Brief: Print the data exactly as it appears, keeping every word.

== Records for processing ==

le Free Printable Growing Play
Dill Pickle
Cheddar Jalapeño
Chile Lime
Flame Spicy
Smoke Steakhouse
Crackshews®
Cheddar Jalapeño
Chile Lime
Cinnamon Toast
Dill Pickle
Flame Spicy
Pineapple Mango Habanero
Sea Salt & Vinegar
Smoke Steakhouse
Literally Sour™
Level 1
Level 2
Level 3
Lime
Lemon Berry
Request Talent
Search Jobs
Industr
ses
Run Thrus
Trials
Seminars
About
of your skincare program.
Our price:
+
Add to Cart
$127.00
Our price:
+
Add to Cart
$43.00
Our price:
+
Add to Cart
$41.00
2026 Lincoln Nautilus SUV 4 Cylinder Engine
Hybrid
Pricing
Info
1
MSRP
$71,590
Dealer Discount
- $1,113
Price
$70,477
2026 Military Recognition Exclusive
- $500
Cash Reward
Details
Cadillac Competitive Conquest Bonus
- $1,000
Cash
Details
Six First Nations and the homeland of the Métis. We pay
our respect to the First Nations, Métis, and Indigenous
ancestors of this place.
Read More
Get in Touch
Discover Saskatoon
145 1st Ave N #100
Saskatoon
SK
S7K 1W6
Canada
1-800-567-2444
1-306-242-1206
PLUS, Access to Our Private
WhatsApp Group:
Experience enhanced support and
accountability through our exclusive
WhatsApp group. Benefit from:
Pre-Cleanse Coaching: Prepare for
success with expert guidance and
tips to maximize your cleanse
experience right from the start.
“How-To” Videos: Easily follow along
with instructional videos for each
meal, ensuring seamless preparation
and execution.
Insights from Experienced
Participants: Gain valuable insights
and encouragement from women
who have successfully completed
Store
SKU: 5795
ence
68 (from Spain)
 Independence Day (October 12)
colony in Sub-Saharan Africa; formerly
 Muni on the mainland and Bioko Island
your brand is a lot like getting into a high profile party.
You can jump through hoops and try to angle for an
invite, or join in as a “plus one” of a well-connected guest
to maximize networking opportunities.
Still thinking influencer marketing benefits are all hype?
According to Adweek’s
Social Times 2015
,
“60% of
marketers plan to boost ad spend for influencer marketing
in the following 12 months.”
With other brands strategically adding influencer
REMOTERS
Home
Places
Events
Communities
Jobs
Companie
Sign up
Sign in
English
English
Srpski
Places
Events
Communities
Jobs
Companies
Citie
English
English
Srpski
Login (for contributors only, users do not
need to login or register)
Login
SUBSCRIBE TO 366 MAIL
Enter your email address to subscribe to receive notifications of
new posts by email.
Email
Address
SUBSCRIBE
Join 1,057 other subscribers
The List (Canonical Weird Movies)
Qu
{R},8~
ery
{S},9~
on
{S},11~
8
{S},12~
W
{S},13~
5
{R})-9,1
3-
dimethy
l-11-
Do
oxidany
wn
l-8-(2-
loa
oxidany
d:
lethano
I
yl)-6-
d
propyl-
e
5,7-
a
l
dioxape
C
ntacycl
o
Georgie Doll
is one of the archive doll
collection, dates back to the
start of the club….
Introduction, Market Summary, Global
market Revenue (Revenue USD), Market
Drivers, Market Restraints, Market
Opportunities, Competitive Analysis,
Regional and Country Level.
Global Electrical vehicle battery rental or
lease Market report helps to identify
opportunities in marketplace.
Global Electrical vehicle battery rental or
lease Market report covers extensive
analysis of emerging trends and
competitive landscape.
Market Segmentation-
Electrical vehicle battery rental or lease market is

===

Solved problem:
le Free Printable Growing Play
Dill Pickle
Cheddar Jalapeño
Chile Lime
Flame Spicy
Smoke Steakhouse
Crackshews®
Cheddar Jalapeño
Chile Lime
Cinnamon Toast
Dill Pickle
Flame Spicy
Pineapple Mango Habanero
Sea Salt & Vinegar
Smoke Steakhouse
Literally Sour™
Level 1
Level 2
Level 3
Lime
Lemon Berry
Request Talent
Search Jobs
Industr
ses
Run Thrus
Trials
Seminars
About
of your skincare program.
Our price:
+
Add to Cart
$127.00
Our price:
+
Add to Cart
$43.00
Our price:
+
Add to Cart
$41.00
2026 Lincoln Nautilus SUV 4 Cylinder Engine
Hybrid
Pricing
Info
1
MSRP
$71,590
Dealer Discount
- $1,113
Price
$70,477
2026 Military Recognition Exclusive
- $500
Cash Reward
Details
Cadillac Competitive Conquest Bonus
- $1,000
Cash
Details
Six First Nations and the homeland of the Métis. We pay
our respect to the First Nations, Métis, and Indigenous
ancestors of this place.
Read More
Get in Touch
Discover Saskatoon
145 1st Ave N #100
Saskatoon
SK
S7K 1W6
Canada
1-800-567-2444
1-306-242-1206
PLUS, Access to Our Private
WhatsApp Group:
Experience enhanced support and
accountability through our exclusive
WhatsApp group. Benefit from:
Pre-Cleanse Coaching: Prepare for
success with expert guidance and
tips to maximize your cleanse
experience right from the start.
“How-To” Videos: Easily follow along
with instructional videos for each
meal, ensuring seamless preparation
and execution.
Insights from Experienced
Participants: Gain valuable insights
and encouragement from women
who have successfully completed
Store
SKU: 5795
ence
68 (from Spain)
 Independence Day (October 12)
colony in Sub-Saharan Africa; formerly
 Muni on the mainland and Bioko Island
your brand is a lot like getting into a high profile party.
You can jump through hoops and try to angle for an
invite, or join in as a “plus one” of a well-connected guest
to maximize networking opportunities.
Still thinking influencer marketing benefits are all hype?
According to Adweek’s
Social Times 2015
,
“60% of
marketers plan to boost ad spend for influencer marketing
in the following 12 months.”
With other brands strategically adding influencer
REMOTERS
Home
Places
Events
Communities
Jobs
Companie
Sign up
Sign in
English
English
Srpski
Places
Events
Communities
Jobs
Companies
Citie
English
English
Srpski
Login (for contributors only, users do not
need to login or register)
Login
SUBSCRIBE TO 366 MAIL
Enter your email address to subscribe to receive notifications of
new posts by email.
Email
Address
SUBSCRIBE
Join 1,057 other subscribers
The List (Canonical Weird Movies)
Qu
{R},8~
ery
{S},9~
on
{S},11~
8
{S},12~
W
{S},13~
5
{R})-9,1
3-
dimethy
l-11-
Do
oxidany
wn
l-8-(2-
loa
oxidany
d:
lethano
I
yl)-6-
d
propyl-
e
5,7-
a
l
dioxape
C
ntacycl
o
Georgie Doll
is one of the archive doll
collection, dates back to the
start of the club….
Introduction, Market Summary, Global
market Revenue (Revenue USD), Market
Drivers, Market Restraints, Market
Opportunities, Competitive Analysis,
Regional and Country Level.
Global Electrical vehicle battery rental or
lease Market report helps to identify
opportunities in marketplace.
Global Electrical vehicle battery rental or
lease Market report covers extensive
analysis of emerging trends and
competitive landscape.
Market Segmentation-
Electrical vehicle battery rental or lease market is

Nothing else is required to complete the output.